Another option is to go paperless. Here's where technology can help: make the most out of your tablet or e-reader and use it to access digital copies of your books and magazines instead. Just make sure to use your gadget until it's really dead, then drop it off at an electronics recycling center!
6. Find ways to be more energy-efficient
Inefficient energy use results in too-high electrical bills and major energy waste. A simple example: air leaking in through unsealed cracks and openings in your home can increase your use of heating and cooling systems. The Department of Energy and Environmental Protection Agency said that by just sealing up these cracks, a household could save up to $200 every year.

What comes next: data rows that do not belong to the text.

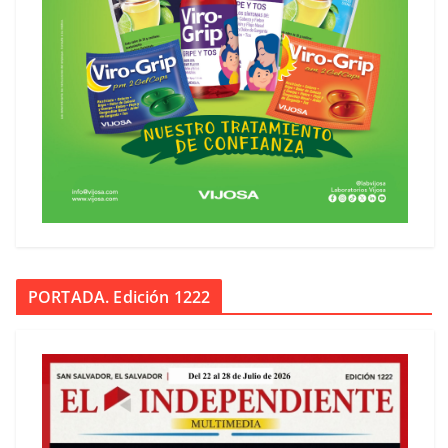
PORTADA. Edición 1222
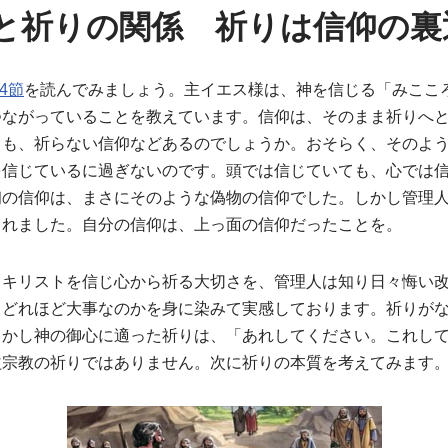
仰と祈りの関係 祈りは信仰の裏
4節
を読んでみましょう。主イエス様は、神を信じる「みここ
つながっていることを教えています。信仰は、そのまま祈りへ
ても、祈らない信仰などあるのでしょうか。おそらく、そのよ
を信じているに過ぎないのです。頭では信じていても、心では
初の信仰は、まさにそのような偽物の信仰でした。しかし管理
されました。自分の信仰は、上っ面の信仰だったことを。
・キリストを信じ心から祈る大切さを、管理人は知り日々悔い
、どれほど大事なのかを身に染みて実感しております。祈りが
しかし神の御心に適った祈りは、「あれしてください。これし
益宗教の祈りではありません。次に祈りの本質を考えてみます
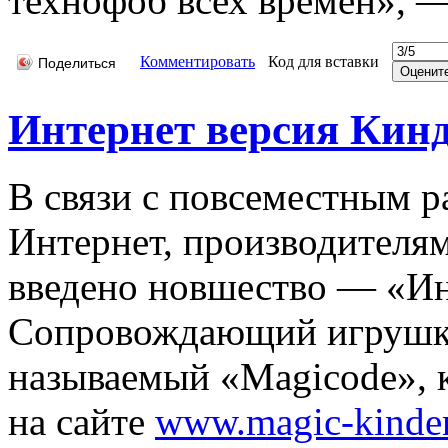
технофоб всех времен», —
Комментировать
Код для вставки
Поделиться
Интернет версия Кин
В связи с повсеместным р
Интернет, производителям
введено новшество — «Ин
Сопровождающий игрушки
называемый «Magicode», к
на сайте
www.magic-kinde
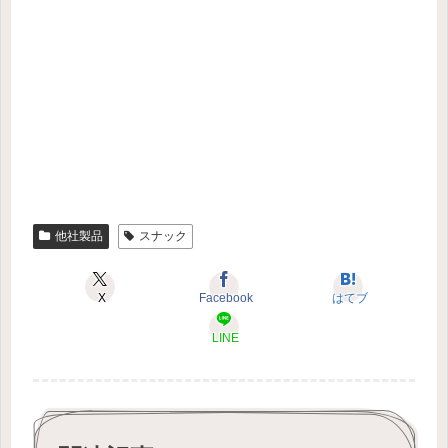
他社製品
スナック
X
Facebook
はてブ
LINE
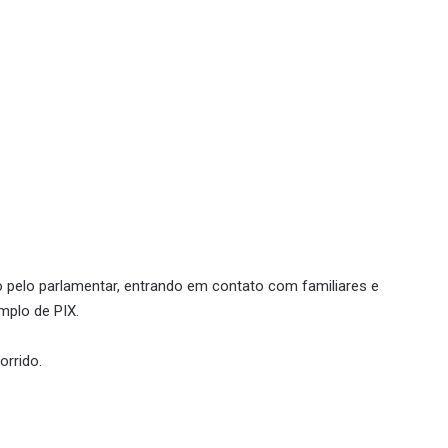
pelo parlamentar, entrando em contato com familiares e
mplo de PIX.
orrido.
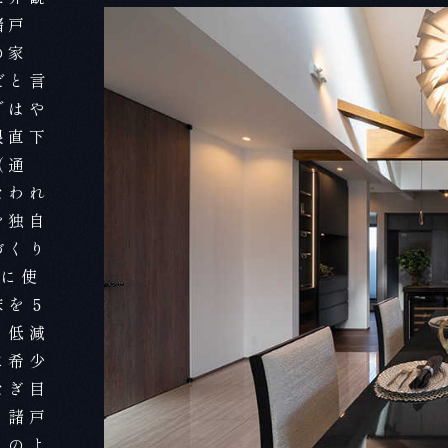
諸戸
の家
だと言
ではや
根直下
（通
なわれ
を独自
づくり
階に使
床を５
く低減
に希少
なぎ目
。諸戸
このよ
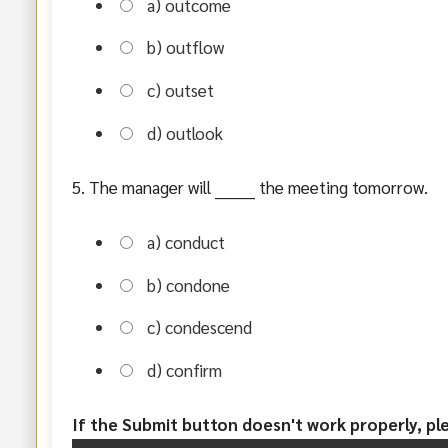
a) outcome
b) outflow
c) outset
d) outlook
5. The manager will ________ the meeting tomorrow.
a) conduct
b) condone
c) condescend
d) confirm
If the Submit button doesn't work properly, p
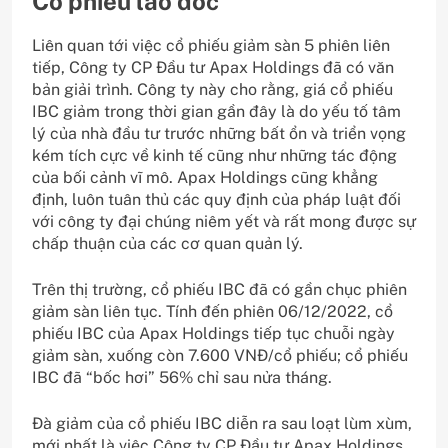
Cổ phiếu lao dốc
Liên quan tới việc cổ phiếu giảm sàn 5 phiên liên
tiếp, Công ty CP Đầu tư Apax Holdings đã có văn
bản giải trình. Công ty này cho rằng, giá cổ phiếu
IBC giảm trong thời gian gần đây là do yếu tố tâm
lý của nhà đầu tư trước những bất ổn và triển vọng
kém tích cực về kinh tế cũng như những tác động
của bối cảnh vĩ mô. Apax Holdings cũng khẳng
định, luôn tuân thủ các quy định của pháp luật đối
với công ty đại chúng niêm yết và rất mong được sự
chấp thuận của các cơ quan quản lý.
Trên thị trường, cổ phiếu IBC đã có gần chục phiên
giảm sàn liên tục. Tính đến phiên 06/12/2022, cổ
phiếu IBC của Apax Holdings tiếp tục chuỗi ngày
giảm sàn, xuống còn 7.600 VNĐ/cổ phiếu; cổ phiếu
IBC đã “bốc hơi” 56% chỉ sau nửa tháng.
Đà giảm của cổ phiếu IBC diễn ra sau loạt lùm xùm,
mới nhất là việc Công ty CP Đầu tư Apax Holdings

Here are some simply ways you can be more energy-efficient and save yourself a bunch of money:
- Change traditional incandescent bulbs to LED or CDL bulbs. They use 75% less energy than traditional bulbs and only cost about $1 a year, while traditional bulbs cost $5.
- Turning laptops or computer to sleep mode can save more energy than when they're left on, but shutting them down completely is even better. A single computer or laptop shut down rather than left in sleep mode can mean a savings of about $50 a year.
- Turning off and unplugging your printer can save you about $130 a year. Appliances that are turned off but left plugged in still consume what's called "standby power." Unplugging these appliances eliminates unnecessary power consumption.
7. Conserve water
Water is another resource where the idea of "wasted resources are wasted cash" applies. In addition to the simple habit of turning off the faucet when brushing your teeth rather than letting it run, fixing leaks in your pipes can go a long way in conserving water and saving you money. A faucet leak wastes about 3 gallons of water a day, while a leaky toilet wastes about 22. Fixing these leaks can save you $20 a year on your water bill.
8. Bring a water bottle or a ceramic mug to work
If your lifestyle demands you to always be on the go, then investing in a stainless-steel water bottle is a smarter choice than buying bottled water whenever you get thirsty. It's cheaper and won't add to the ever-growing pile of plastic waste. The Columbia Water Center notes that about 80% of recyclable plastic bottles are thrown into landfills every year, and emit toxic gases as they decompose.
If coffee is a habit, put your to-go coffee in a ceramic cup or a stainless steel mug, rather than takeaway paper cups. Even better, brew your coffee and save as much as $300 a year!
9. Carpool, bike, or walk
Just sharing car rides to work with a neighbor or colleague can save you ridiculous money on gas every week. If it's just a short trip a couple of blocks from your place, then riding a bike or walking are healthier and cheaper alternatives to driving. These are great habits to get into that will lessen your carbon footprint and keep your wallet and waistline in tip-top shape.
10. Reduce, reuse, recycle
This good old tip is the truest and best way to reduce your impact on the environment. The 3Rs are applicable to every activity you do, so just go for it! Cut down on waste by at least 50% by reusing an item a couple of times before throwing it away. Think before buying. If cheaper alternatives such as renting or borrowing are available, opt for those instead. Take advantage of the internet to connect you with an ever-growing sharing economy!
Little choices can add up to big things. Small tweaks can save you pennies that add up to hundreds of dollars by the end of the year, and these little actions go a long way to reducing and slowing down the rate of destruction of our natural environment.
No one else will make these choices for you, and no one else can fix the environmental damage down the road. It's up to us to be smart with our spending choices.